Each player gets a group who have a ability to use throughout the game. Rick, displays his resourcefulness by being able to take a reinforcement phase at any point in the players turn. The Governor displays his ruthlessness, by being able to steam roll a territory and kill everyone in it, if you roll three of the same dice while attacking and killing at least one defender. The Greene’s medical expertise come to the fore, as they have less of a chance of becoming zombies (walker’s for fans’ of the show or book). The prisoner’s can lower a players defense total for a quick kill at the start of their go, displaying their… sneakiness??!! The prisoners are the only ones who seem out of place, if you are a fan, as they didn’t really have an impactful group in either format.
So what’s to stop this becoming a free for all death match, I here you wonder?? One word, my friends, Zombies!
At the start of every players go, you must draw territory cards for the Zombies and place one to three zombies on each territory drawn. It starts slow, first turn, 1 zombie on 1 territory, on each players turn, then escalating to 2 zombies on 2 territories on the second round and so on, until at the start of each players turn 3 zombies are appearing in 4 territories. Once they land they must be fought off as they do not stop until they are all killed.
You have the advantage of speed, add an extra 1 to each dice when fighting them, but if they defeat a defender, the defender can turn into one by rolling a die and getting 1, 2 or 3. This new zombie immediately joins the attack. 4, 5 or 6 and they are fine, dead but you’ll be happy.
This changes play style completely. Now instead of Risks usual strategy of Attack, Attack and reinforce the front lines, now you have to survive! You can attack, (and you will), but you have to remember to bolster all the territories you own for each inevitable Zombie attack.
Event cards are also picked up at the start of each turn, which give players the chance to increase defense, attack or get abilities, if they pass different dice roll tests or take a set number of territories. This increases the chance of pushing for an attack when you, otherwise, would not. Also everyone could be hit by starvation in one zone, including your own players and you would lose one man per territory etc.
The game then ends when the overrun card is drawn. This gets shuffled into the bottom half of the event deck. I like this as each game is around two hours long and doesn’t get tedious, it also forces you to watch how many territories and zones (continents) you own so far as the player with the most wins the game.
You also earn bullets which can be traded for extra men or held until the end for extra points. If you wipe someone out completely you can take all their ammo. Another Risk vs Reward mechanic that forces each person to consider alternating play styles.

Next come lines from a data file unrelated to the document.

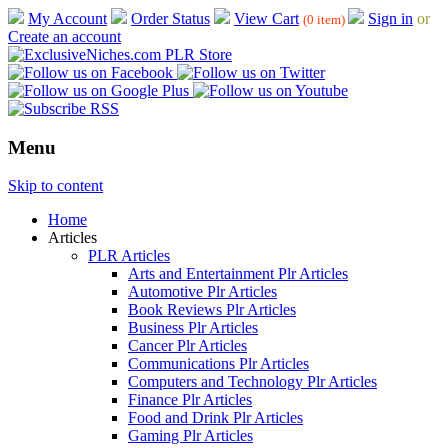
My Account
Order Status
View Cart
Sign in
or
(0 item)
Create an account
Menu
Skip to content
Home
Articles
PLR Articles
Arts and Entertainment Plr Articles
Automotive Plr Articles
Book Reviews Plr Articles
Business Plr Articles
Cancer Plr Articles
Communications Plr Articles
Computers and Technology Plr Articles
Finance Plr Articles
Food and Drink Plr Articles
Gaming Plr Articles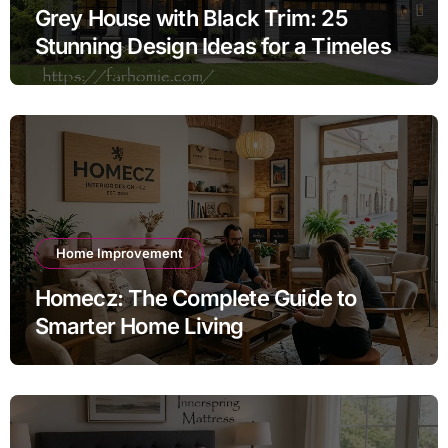
Grey House with Black Trim: 25
Stunning Design Ideas for a Timeless
Exterior
Home Improvement
Homecz: The Complete Guide to
Smarter Home Living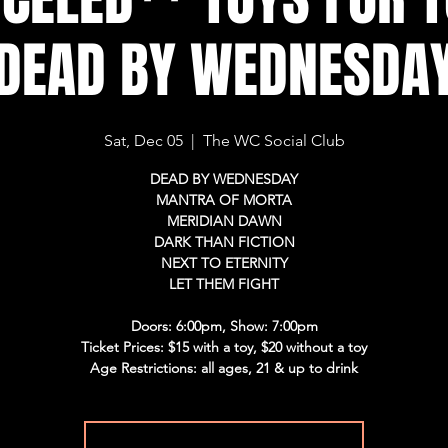
DEAD BY WEDNESDA
Sat, Dec 05
  |  
The WC Social Club
DEAD BY WEDNESDAY
MANTRA OF MORTA
MERIDIAN DAWN
DARK THAN FICTION
NEXT TO ETERNITY
LET THEM FIGHT
Doors: 6:00pm, Show: 7:00pm
Ticket Prices: $15 with a toy, $20 without a toy
Age Restrictions: all ages, 21 & up to drink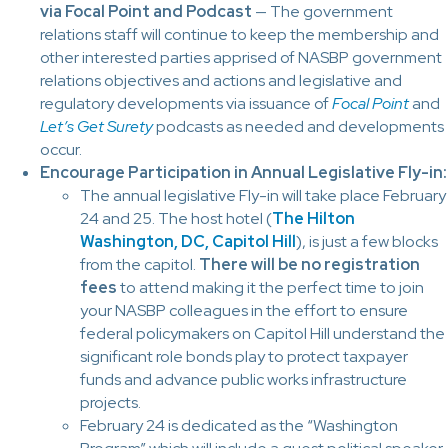
via Focal Point and Podcast
— The government
relations staff will continue to keep the membership and
other interested parties apprised of NASBP government
relations objectives and actions and legislative and
regulatory developments via issuance of
Focal Point
and
Let’s Get Surety
podcasts as needed and developments
occur.
Encourage Participation in Annual Legislative Fly-in:
The annual legislative Fly-in will take place February
24 and 25. The host hotel (
The Hilton
Washington, DC, Capitol Hill
), is just a few blocks
from the capitol.
There will be no registration
fees
to attend making it the perfect time to join
your NASBP colleagues in the effort to ensure
federal policymakers on Capitol Hill understand the
significant role bonds play to protect taxpayer
funds and advance public works infrastructure
projects.
February 24 is dedicated as the “Washington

Replay Value – We found, in our group that we put this as the second best Risk after 2210. (I have Legacy, but have not played it yet) It is just a different approach to the game and really revives a tired formula.

Components – Sturdy pieces with thick little bases on them to ensure they won’t be falling over easily. Everything is done in the art style of the graphic novels, so fans will be happy.

Easy to learn – Simple, same as Risk but with a few additions.

All in all, I would say this is the best Walking Dead game, not zombie game, but Walking Dead game on the market. It makes you feel like you are a character from the series, making deals with other factions to keep yours alive and fending off the zombie hoards. Pick it up if you loved Risk but felt there was nothing left it had to offer.